Dados recentes mostram que o mercado de marketing e comunicação está passando por uma revolução onde é o consumidor quem está ditando para onde vai a receita de mídia e investimento em produções

O consumo de conteúdo online está tomando proporções de TV. A publicidade online movimentou mais de 9 bilhões de reais só em 2015, sendo destes mais de 1 bilhão de reais investidos em mídias com vídeos digitais. Em 2016, a receita de mídias digitais alcançou a marca de 10 bilhões de reais, um crescimento de 12%.

Os dados são de estudos recentes do IAB e da Comscore, ambos órgãos que monitoram e trazem a realidade no que acontece no ambiente digital. O momento é de transformação, onde o novo consumidor está mais conectado do que nunca e não aceita mais ficar preso a padrões pré-estabelecidos pelos grandes grupos de comunicação.

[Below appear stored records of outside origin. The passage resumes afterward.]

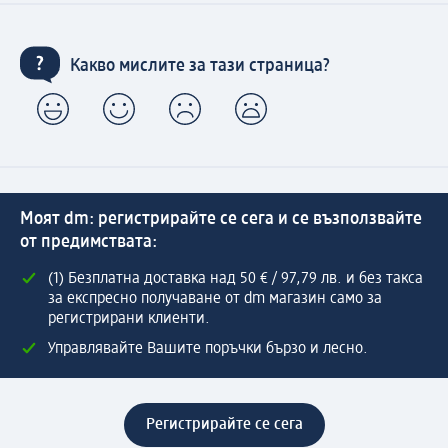
Какво мислите за тази страница?
Моят dm: регистрирайте се сега и се възползвайте
от предимствата:
(1) Безплатна доставка над 50 € / 97,79 лв. и без такса
за експресно получаване от dm магазин само за
регистрирани клиенти.
Управлявайте Вашите поръчки бързо и лесно.
Регистрирайте се сега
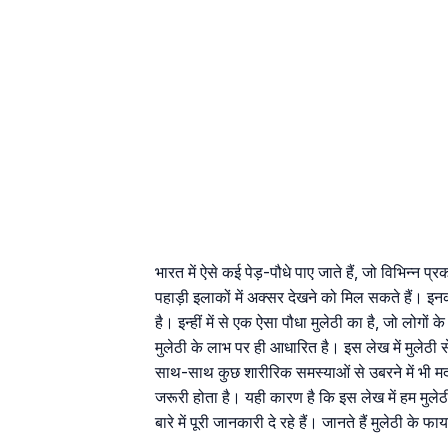
भारत में ऐसे कई पेड़-पौधे पाए जाते हैं, जो विभिन्न प्
पहाड़ी इलाकों में अक्सर देखने को मिल सकते हैं। इनक
है। इन्हीं में से एक ऐसा पौधा मुलेठी का है, जो लोगो
मुलेठी के लाभ पर ही आधारित है। इस लेख में मुलेठी से
साथ-साथ कुछ शारीरिक समस्याओं से उबरने में भी मद
जरूरी होता है। यही कारण है कि इस लेख में हम मुलेठ
बारे में पूरी जानकारी दे रहे हैं। जानते हैं मुलेठी के 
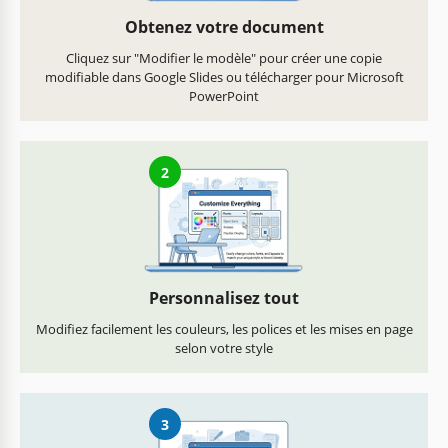
Obtenez votre document
Cliquez sur "Modifier le modèle" pour créer une copie
modifiable dans Google Slides ou télécharger pour Microsoft
PowerPoint
2
Personnalisez tout
Modifiez facilement les couleurs, les polices et les mises en page
selon votre style
3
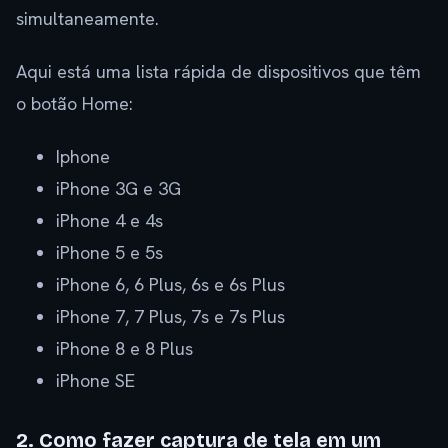
simultaneamente.
Aqui está uma lista rápida de dispositivos que têm
o botão Home:
Iphone
iPhone 3G e 3G
iPhone 4 e 4s
iPhone 5 e 5s
iPhone 6, 6 Plus, 6s e 6s Plus
iPhone 7, 7 Plus, 7s e 7s Plus
iPhone 8 e 8 Plus
iPhone SE
2. Como fazer captura de tela em um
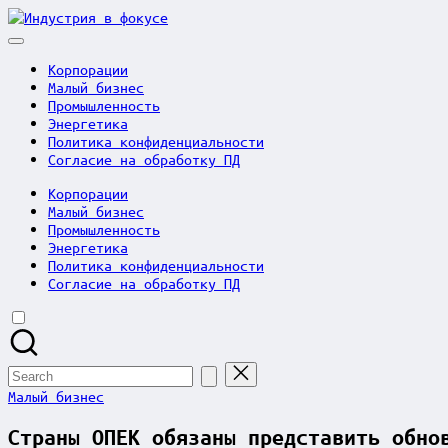
Skip
Индустрия
to
в
content
фокусе
Корпорации
Малый бизнес
Промышленность
Энергетика
Политика конфиденциальности
Согласие на обработку ПД
Корпорации
Малый бизнес
Промышленность
Энергетика
Политика конфиденциальности
Согласие на обработку ПД
Search
for:
Posted
Малый бизнес
in
Страны ОПЕК обязаны представить обно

O formato que está puxando a fila é o vídeo online. De acordo com uma pesquisa divulgada pela CISCO, 80% do tráfego de dados da internet será fazendo uso de vídeos. Outro dado interessante do estudo mostra que os gastos com anúncios em vídeo para smartphones em 2016 (10 bilhões de dólares ) superaram em 23% o montante investido no ano anterior.

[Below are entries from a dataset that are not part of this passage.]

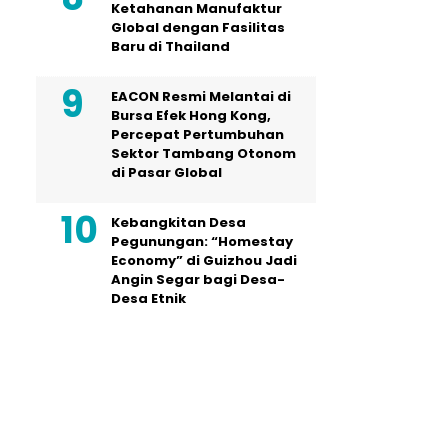
Ketahanan Manufaktur
Global dengan Fasilitas
Baru di Thailand
EACON Resmi Melantai di
Bursa Efek Hong Kong,
Percepat Pertumbuhan
Sektor Tambang Otonom
di Pasar Global
Kebangkitan Desa
Pegunungan: “Homestay
Economy” di Guizhou Jadi
Angin Segar bagi Desa-
Desa Etnik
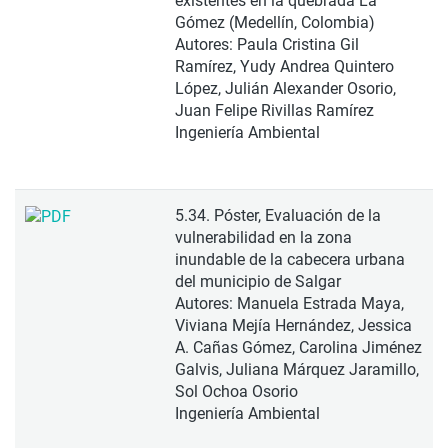
existentes en la quebrada La
Gómez (Medellín, Colombia)
Autores: Paula Cristina Gil
Ramírez, Yudy Andrea Quintero
López, Julián Alexander Osorio,
Juan Felipe Rivillas Ramírez
Ingeniería Ambiental
5.34. Póster, Evaluación de la
vulnerabilidad en la zona
inundable de la cabecera urbana
del municipio de Salgar
Autores: Manuela Estrada Maya,
Viviana Mejía Hernández, Jessica
A. Cañas Gómez, Carolina Jiménez
Galvis, Juliana Márquez Jaramillo,
Sol Ochoa Osorio
Ingeniería Ambiental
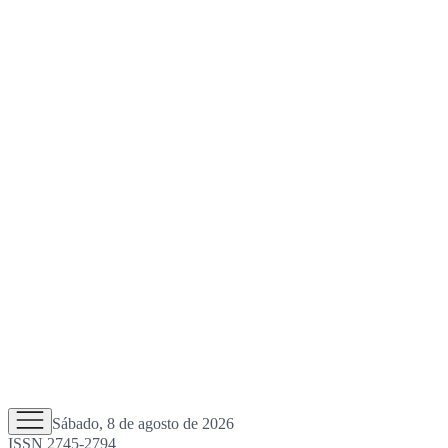
Sábado, 8 de agosto de 2026
ISSN 2745-2794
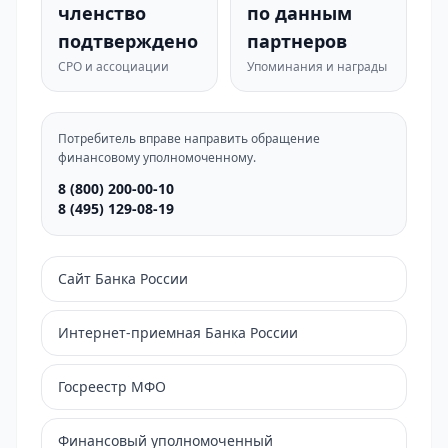
членство
по данным
подтверждено
партнеров
СРО и ассоциации
Упоминания и награды
Потребитель вправе направить обращение
финансовому уполномоченному.
8 (800) 200-00-10
8 (495) 129-08-19
Сайт Банка России
Интернет-приемная Банка России
Госреестр МФО
Финансовый уполномоченный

O potencial de impacto de marcas, sejam elas voltadas a quaisquer segmentos, cresce junto com a adesão do público ao novo formato. Segundo Celso Augusto Forster, cofundador da plataforma de streaming para transmissões de shows ao vivo ClapMe, o mercado como um todo está acordando para essa realidade.

Um bom exemplo disso foi a ação que o ClapMe realizou em parceria com o Ponto Frio, em função da Black Friday, em novembro de 2016. A iniciativa contou com a participação do apresentador e humorista Sergio Mallandro ealcançou a incrível marca de mais de 4 milhões de visualizações – tendo picos de 10 mil espectadores simultâneos (um recorde entre as marcas anunciantes de varejo no Facebook)

“’Impressiona o impacto e engajamento da audiência com o vídeo online, que é ainda maior nas transmissões ao vivo como fazemos para diversos artistas e marcas em suas fanpages. O salto de qualidade torna a experiência única, tanto para o fã (que busca a todo instante novas formas de interação e se aproxima do ídolo), quanto para os potenciais clientes e consumidores das marcas que promovem seus produtos e serviços – estreitando o laço emocional com a audiência”, conta Forster."

Só nos Estados Unidos, a projeção até 2019 para investimento com ações voltadas a propaganda de vídeo digital mostra que o mercado deve bater a marca de 14 bilhões de dólares. Quase metade desse valor, deve ser destinado ao vídeo mobile.